A: I am certainly glad to hear that my books have had some impact on your preference for safety. As you clearly understand, these drugs are not without risk. At the same time, however, these risks can be reduced with a little bit of care and forethought. I think this is an understanding that all (steroid user or not) should have. You asked a couple of questions pertaining to safety, so I will first address your concern about adding another drug to your stack. Here, you need to keep in mind that the total weekly dose is going to be a key factor in dictating risk, even if you are elevating the dose with a fairly safe drug. The mildest drugs, which probably include testosterone and nandrolone, can still dramatically shift the cholesterol balance if a sufficient dose is taken. So if you are presently in a low-dose range with trenbolone and finding it “not too harsh” on your lipids, care should be taken as a new drug is added, as it may easily push you to a zone where cardiovascular disease risk (assessed by HDL/LDL balance) is significantly increased.

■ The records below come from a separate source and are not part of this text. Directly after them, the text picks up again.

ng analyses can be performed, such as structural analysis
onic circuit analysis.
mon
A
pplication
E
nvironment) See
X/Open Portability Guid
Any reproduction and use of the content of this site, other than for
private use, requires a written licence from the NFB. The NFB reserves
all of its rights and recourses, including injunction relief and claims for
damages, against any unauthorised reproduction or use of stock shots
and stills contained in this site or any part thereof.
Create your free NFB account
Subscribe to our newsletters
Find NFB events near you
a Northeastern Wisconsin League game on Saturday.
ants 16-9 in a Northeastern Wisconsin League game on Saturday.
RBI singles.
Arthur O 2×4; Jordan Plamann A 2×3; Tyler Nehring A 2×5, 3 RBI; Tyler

Next, you asked about a replacement for trenbolone. This is perhaps not the worst idea even if it is still available to you. While trenbolone may be far from the worst steroid, it is not quite the safest either. While it does lack significant liver toxicity and may be weaker on your lipids than many orals, it remains extremely potent and readily capable of increasing risk factors for cardiovascular disease. In addition to being very strong, trenbolone is also non-aromatizable. This means that androgen to estrogen activity is going to shift in favor of the former even more profoundly than it would otherwise. This is important because estrogen helps to mitigate some of the negative health effects of elevated androgen levels. Studies with testosterone, for example, have shown that the drug can have a significantly greater negative impact on lipids if the hormone is taken with an aromatase inhibitor compared to without. Trenbolone is, for lack of a better example, like taking a strong dose of testosterone combined with an aromatase inhibitor. Not the most ideal situation for your lipids, obviously. Safer non-methylated injectable drugs would probably include testosterone, nandrolone, boldenone, and methenolone. Given a dose of equivalent potency, an injectable testosterone is perhaps the safest of all anabolic/androgenic steroids; at least as far as cardiovascular disease risk is concerned.